Finding the right bottle is really about the battle between big brands and the little guy. Jon Bonné considers the dilemma

WINE SHOP FLOOR
Justin Lane / EPA via Sipa Press file
Racks of German wine sit on the sales floor of New York's Astor Wine and Spirits. With thousands of bottles to choose from, Astor has one of the best selections in the country. But few Americans have access to so broad a selection.
By Jon Bonné
msnbc.com
updated 5:28 p.m. ET Jan. 10, 2006

Jon Bonné
Lifestyle editor

Here’s the wine wonk’s endless dilemma: Do I write about wines that interest and excite me, or do I write about wines that everyone can buy?

It’s nearly impossible to do both. The American system of wine distribution is constructed to create unequal markets: Wines available in Denver or Des Moines aren’t the same as those available in New York or Miami. You can argue forever about whether that’s a good thing or a bad thing (wholesalers who have the upper hand in this system vigorously argue the former, most wine aficionados believe the latter) but it doesn’t matter. Until a new one comes along, it’s the system we’ve got.

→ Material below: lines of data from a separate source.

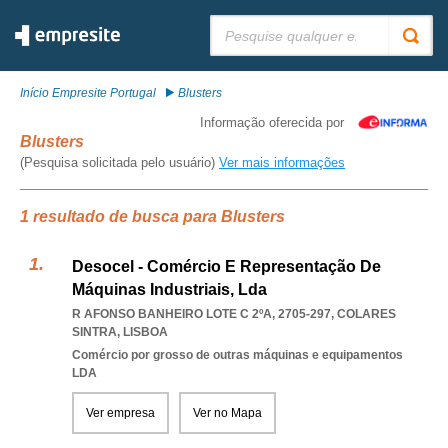
Pesquisar:
Início Empresite Portugal
Blusters
Informação oferecida por
Blusters
(Pesquisa solicitada pelo usuário)
Ver mais informações
1 resultado de busca para Blusters
Desocel - Comércio E Representação De
Máquinas Industriais, Lda
R AFONSO BANHEIRO LOTE C 2ºA, 2705-297
,
COLARES
SINTRA
,
LISBOA
Comércio por grosso de outras máquinas e equipamentos
LDA
Ver empresa
Ver no Mapa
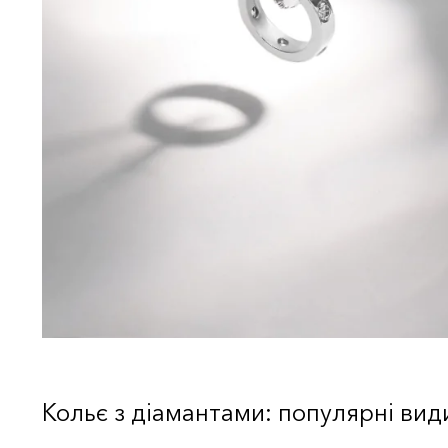
Кольє з діамантами: популярні вид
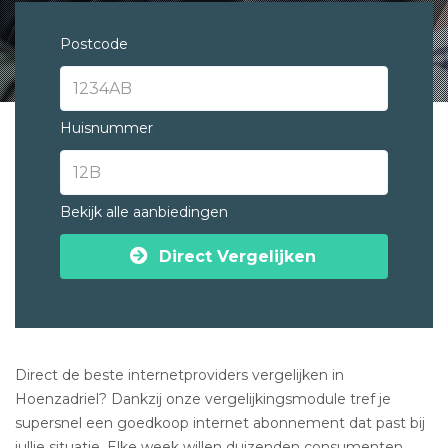
Postcode
Huisnummer
Bekijk alle aanbiedingen
Direct Vergelijken
Direct de beste internetproviders vergelijken in
Hoenzadriel? Dankzij onze vergelijkingsmodule tref je
supersnel een goedkoop internet abonnement dat past bij
jullie situatie. Elke week willen duizenden consumenten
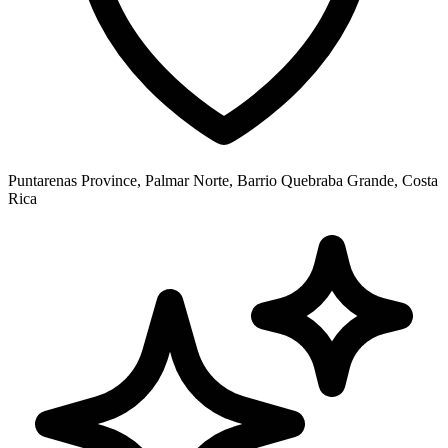
Puntarenas Province, Palmar Norte, Barrio Quebraba Grande, Costa
Rica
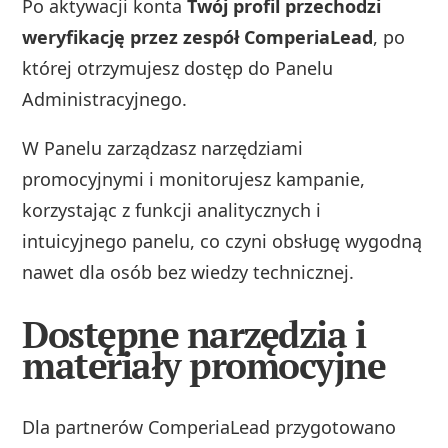
Po aktywacji konta
Twój profil przechodzi
weryfikację przez zespół ComperiaLead
, po
której otrzymujesz dostęp do Panelu
Administracyjnego.
W Panelu zarządzasz narzędziami
promocyjnymi i monitorujesz kampanie,
korzystając z funkcji analitycznych i
intuicyjnego panelu, co czyni obsługę wygodną
nawet dla osób bez wiedzy technicznej.
Dostępne narzędzia i
materiały promocyjne
Dla partnerów ComperiaLead przygotowano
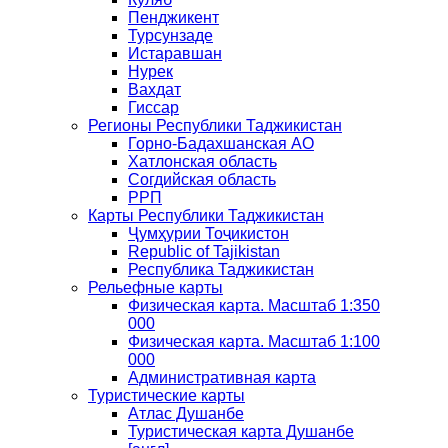
Пенджикент
Турсунзаде
Истаравшан
Нурек
Вахдат
Гиссар
Регионы Республики Таджикистан
Горно-Бадахшанская АО
Хатлонская область
Согдийская область
РРП
Карты Республики Таджикистан
Ҷумҳурии Тоҷикистон
Republic of Tajikistan
Республика Таджикистан
Рельефные карты
Физическая карта. Масштаб 1:350
000
Физическая карта. Масштаб 1:100
000
Административная карта
Туристические карты
Атлас Душанбе
Туристическая карта Душанбе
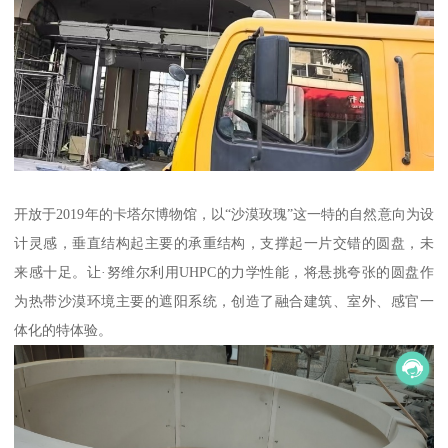
开放于2019年的卡塔尔博物馆，以“沙漠玫瑰”这一特的自然意向为设
计灵感，垂直结构起主要的承重结构，支撑起一片交错的圆盘，未
来感十足。让·努维尔利用UHPC的力学性能，将悬挑夸张的圆盘作
为热带沙漠环境主要的遮阳系统，创造了融合建筑、室外、感官一
体化的特体验。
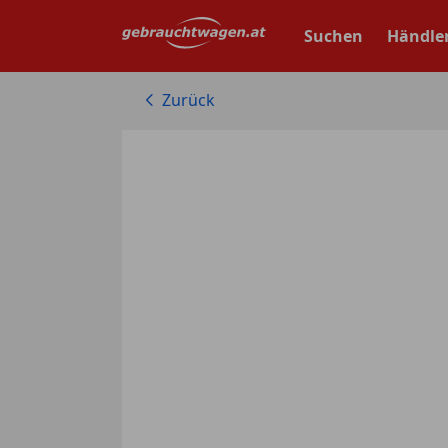
Zum
Hauptinhalt
Suchen
Händle
springen
Zurück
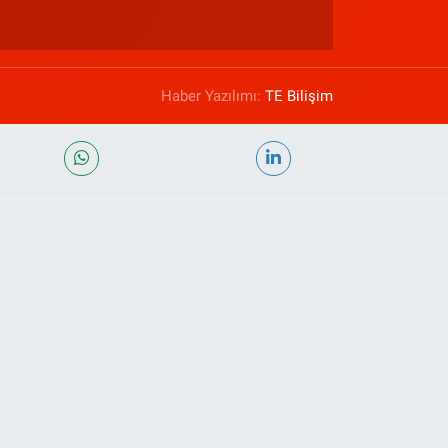
Haber Yazılımı:
TE Bilişim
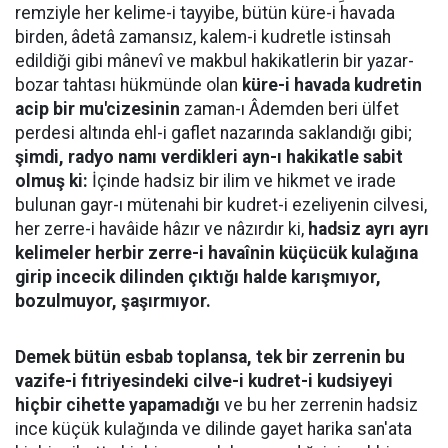
remziyle her kelime-i tayyibe, bütün küre-i havada
birden, âdetâ zamansız, kalem-i kudretle istinsah
edildiği gibi mânevî ve makbul hakikatlerin bir yazar-
bozar tahtası hükmünde olan
küre-i havada kudretin
acip bir mu'cizesinin
zaman-ı Âdemden beri ülfet
perdesi altında ehl-i gaflet nazarında saklandığı gibi;
şimdi, radyo namı verdikleri ayn-ı hakikatle sabit
olmuş ki:
İçinde hadsiz bir ilim ve hikmet ve irade
bulunan gayr-ı mütenahi bir kudret-i ezeliyenin cilvesi,
her zerre-i havâide hâzır ve nâzırdır ki,
hadsiz ayrı ayrı
kelimeler herbir zerre-i havaînin küçücük kulağına
girip incecik dilinden çıktığı halde karışmıyor,
bozulmuyor, şaşırmıyor.
Demek bütün esbab toplansa, tek bir zerrenin bu
vazife-i fıtriyesindeki cilve-i kudret-i kudsiyeyi
hiçbir cihette yapamadığı
ve bu her zerrenin hadsiz
ince küçük kulağında ve dilinde gayet harika san'ata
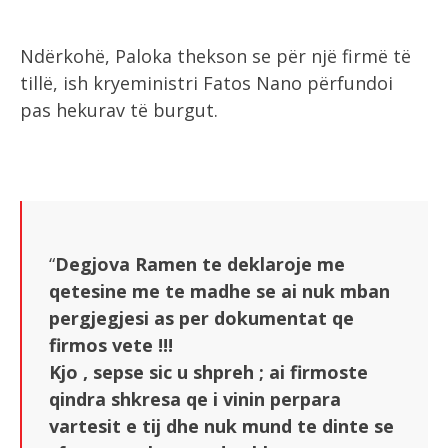
Ndërkohë, Paloka thekson se për një firmë të
tillë, ish kryeministri Fatos Nano përfundoi
pas hekurav të burgut.
“
Degjova Ramen te deklaroje me
qetesine me te madhe se ai nuk mban
pergjegjesi as per dokumentat qe
firmos vete !!!
Kjo , sepse sic u shpreh ; ai firmoste
qindra shkresa qe i vinin perpara
vartesit e tij dhe nuk mund te dinte se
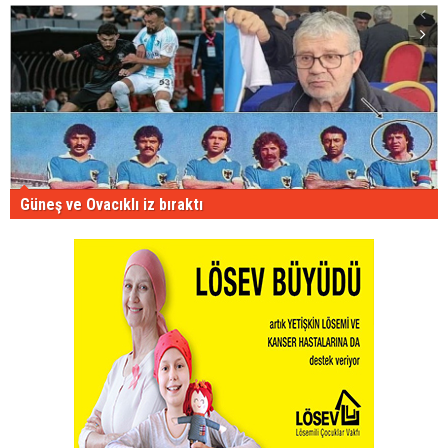
Güneş ve Ovacıklı iz bıraktı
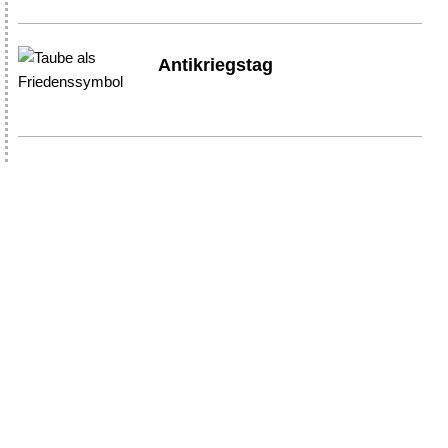
Antikriegstag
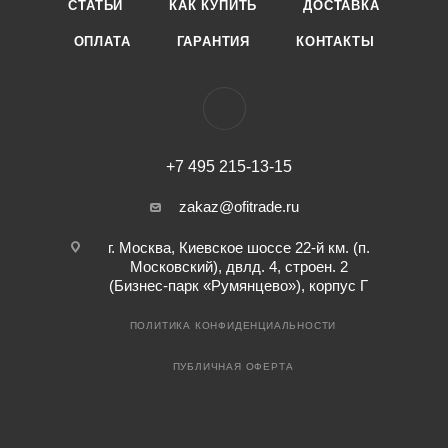
СТАТЬИ
КАК КУПИТЬ
ДОСТАВКА
ОПЛАТА
ГАРАНТИЯ
КОНТАКТЫ
+7 495 215-13-15
zakaz@ofitrade.ru
г. Москва, Киевское шоссе 22-й км. (п.
Московский), двлд. 4, строен. 2
(Бизнес-парк «Румянцево»), корпус Г
ПОЛИТИКА КОНФИДЕНЦИАЛЬНОСТИ
ПУБЛИЧНАЯ ОФЕРТА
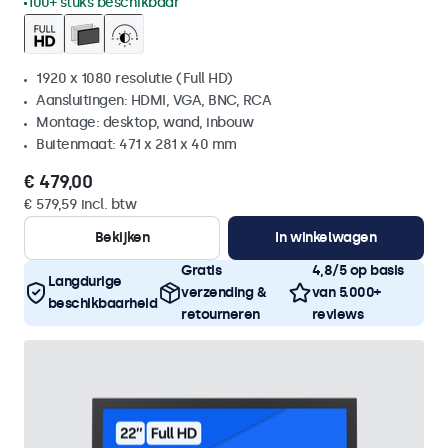
100+ stuks beschikbaar
1920 x 1080 resolutie (Full HD)
Aansluitingen: HDMI, VGA, BNC, RCA
Montage: desktop, wand, inbouw
Buitenmaat: 471 x 281 x 40 mm
€ 479,00
€ 579,59 incl. btw
Bekijken
In winkelwagen
Gratis
4,8/5 op basis
Langdurige
verzending &
van 5.000+
beschikbaarheid
retourneren
reviews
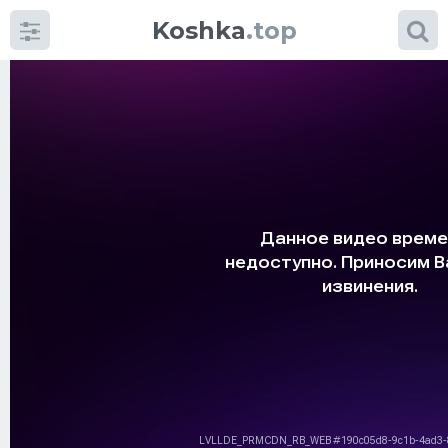
Koshka
.top
Категории
фото
Приколы
Кошки
Питание
Шотландские кошки
Аксессуары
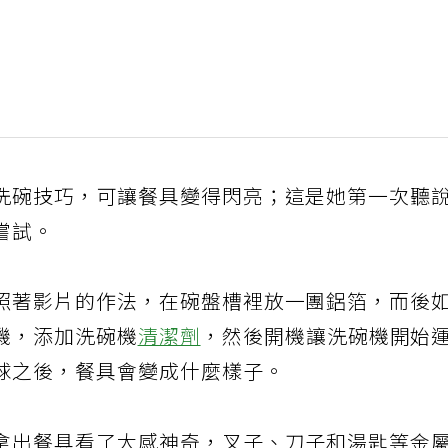
洗碗技巧，可讓餐具變得閃亮；這是她第一次聽
嘗試。
照著影片的作法，在碗盤槽裡放一團鋁箔，而後
機，添加洗碗機
清潔劑
，然後開機讓洗碗機開始
球之後，餐具會變成什麼樣子。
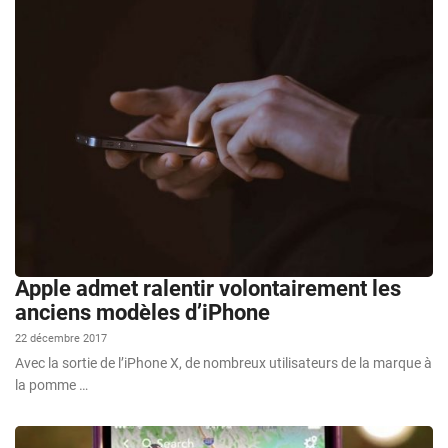
Apple admet ralentir volontairement les
anciens modèles d’iPhone
22 décembre 2017
Avec la sortie de l’iPhone X, de nombreux utilisateurs de la marque à
la pomme …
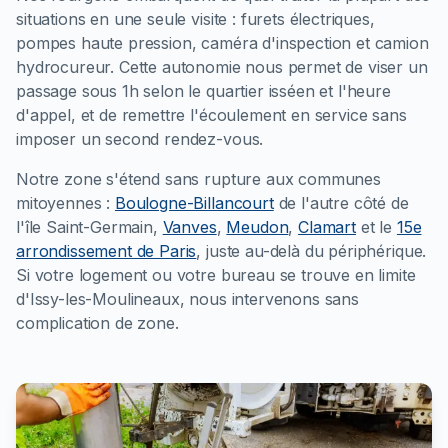
situations en une seule visite : furets électriques,
pompes haute pression, caméra d'inspection et camion
hydrocureur. Cette autonomie nous permet de viser un
passage sous 1h selon le quartier isséen et l'heure
d'appel, et de remettre l'écoulement en service sans
imposer un second rendez-vous.
Notre zone s'étend sans rupture aux communes
mitoyennes :
Boulogne-Billancourt
de l'autre côté de
l'île Saint-Germain,
Vanves
,
Meudon
,
Clamart
et le
15e
arrondissement de Paris
, juste au-delà du périphérique.
Si votre logement ou votre bureau se trouve en limite
d'Issy-les-Moulineaux, nous intervenons sans
complication de zone.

The most frequent question readers ask: Where can I buy the wines you recommend? I’ve tackled that question before, but there's simply no way to suggest specific retailers to readers in every state. Last year’s overhauls of wine shipping laws helped level the playing field, but little has changed for millions of consumers in states like Florida or Pennsylvania.

Which leaves two options: (1) Recommend only big-name, mass-produced wines that can be found nearly everywhere, or (2) Recommend special, distinctive wines and hope that you’ll be able to find them.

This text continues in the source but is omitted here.